REQUIRED WORK> Keep the wording of the records intact as you retype them, and omit every image.

DATASET START

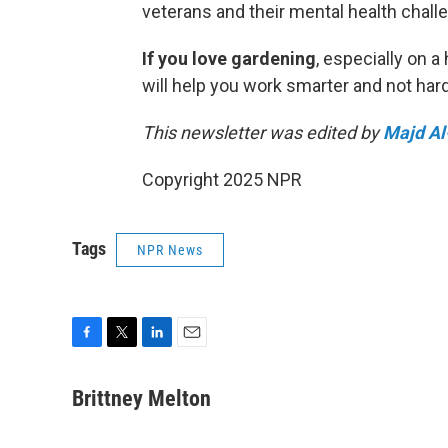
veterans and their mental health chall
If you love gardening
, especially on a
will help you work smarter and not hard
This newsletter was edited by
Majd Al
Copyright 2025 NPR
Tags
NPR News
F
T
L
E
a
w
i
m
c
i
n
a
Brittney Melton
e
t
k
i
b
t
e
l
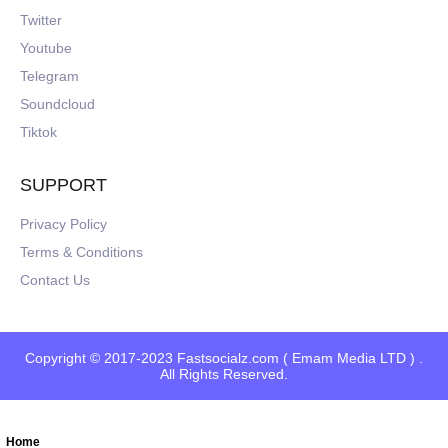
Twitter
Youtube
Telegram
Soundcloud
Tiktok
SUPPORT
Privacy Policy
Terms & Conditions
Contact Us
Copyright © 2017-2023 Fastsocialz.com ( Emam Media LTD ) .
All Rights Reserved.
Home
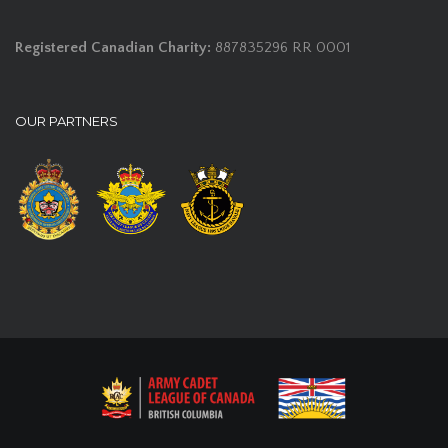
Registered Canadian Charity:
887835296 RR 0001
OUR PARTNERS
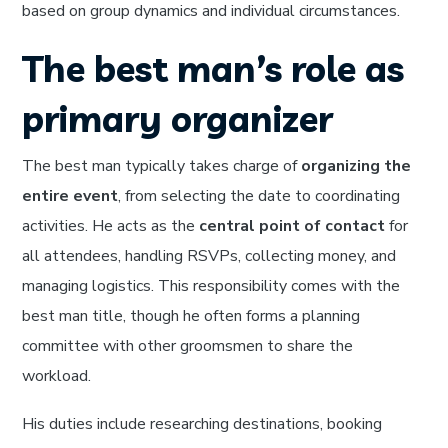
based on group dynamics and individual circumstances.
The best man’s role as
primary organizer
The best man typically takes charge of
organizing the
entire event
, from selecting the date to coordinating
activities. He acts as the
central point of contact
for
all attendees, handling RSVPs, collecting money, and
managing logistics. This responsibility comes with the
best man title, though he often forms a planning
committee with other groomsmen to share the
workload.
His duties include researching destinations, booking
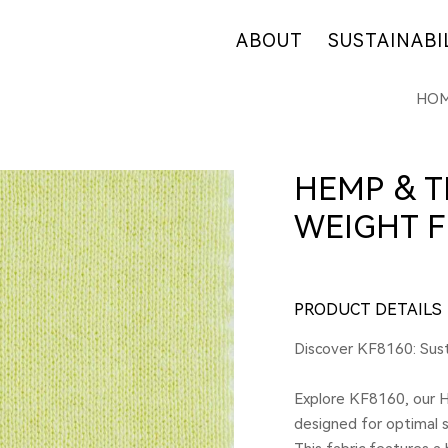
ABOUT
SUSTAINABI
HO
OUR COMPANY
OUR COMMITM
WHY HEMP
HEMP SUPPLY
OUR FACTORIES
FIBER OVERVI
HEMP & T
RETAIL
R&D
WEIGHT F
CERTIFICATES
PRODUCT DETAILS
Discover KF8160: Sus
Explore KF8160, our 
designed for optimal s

DATASET END

RESPONSE>
veterans and their mental health chall
If you love gardening
, especially on a
will help you work smarter and not hard
This newsletter was edited by
Majd Al
Copyright 2025 NPR
Tags
NPR News
F
T
L
E
a
w
i
m
c
i
n
a
Brittney Melton
e
t
k
i
b
t
e
l
Twitter
Youtube
Telegram
Soundcloud
Tiktok
SUPPORT
Privacy Policy
Terms & Conditions
Contact Us
Copyright © 2017-2023 Fastsocialz.com ( Emam Media LTD ) .
All Rights Reserved.
Home
Registered Canadian Charity:
887835296 RR 0001
OUR PARTNERS
based on group dynamics and individual circumstances.
The best man’s role as
primary organizer
The best man typically takes charge of
organizing the
entire event
, from selecting the date to coordinating
activities. He acts as the
central point of contact
for
all attendees, handling RSVPs, collecting money, and
managing logistics. This responsibility comes with the
best man title, though he often forms a planning
committee with other groomsmen to share the
workload.
His duties include researching destinations, booking
ABOUT
SUSTAINABI
HO
OUR COMPANY
OUR COMMITM
WHY HEMP
HEMP SUPPLY
OUR FACTORIES
FIBER OVERVI
HEMP & T
RETAIL
R&D
WEIGHT F
CERTIFICATES
PRODUCT DETAILS
Discover KF8160: Sus
Explore KF8160, our 
designed for optimal s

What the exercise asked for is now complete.